Friday, January 14, 2005

Math and Object-Oriented Programming

by Asim Jalis

One of the neat things about math is that reuse is extremely simple and pervasive. Since mathematical proofs are written for people you can easily allude to someone else's proof and expect the reader to get it. You can say, "based on the result by this other person in this other paper, we know that X is true", and then you can continue from there. In computer science it is not as easy. You can't say in the middle of a program, "let's use the zip functionality, since we know it exists". You have to be a lot more specific. I just wrote a console stopwatch in ruby. And then I got stuck. There appears to be no way to read unbuffered standard input. That's not quite true. There might be a really complicated way in which I have to bind to a win32 function and then call it. To do this I have to cut and paste a lot of magic into my code. Now in the past I would have struggled to get to the other side of this dead-end. But now given that I am experimenting with inverting the necessity->invention paradigm, I just gave up quickly, and decided to go with Ctrl-C, which the program does catch. Ctrl-C has a problem: if I am in the wrong window I can accidentally kill some other program. I guess I'll worry about this if it becomes a big problem.
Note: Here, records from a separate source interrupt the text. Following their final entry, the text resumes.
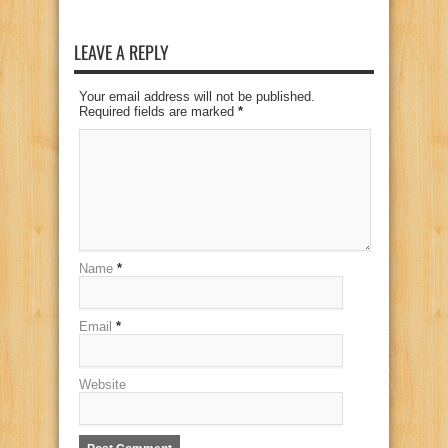
LEAVE A REPLY
Your email address will not be published.
Required fields are marked
*
Name
*
Email
*
Website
Perhaps the right attitude in approaching innovation as an effectual process is to simply respect obstacles when they creep up and then to start moving in a different direction. Ruby is clearly not the right language for applications that require sensitivity to keyboard events. The advantage that I can see of abandoning goals quickly are that: (a) one does not get burned out -- there are fewer negative associations with programming, (b) one naturally moves in a direction that produces the greatest yields.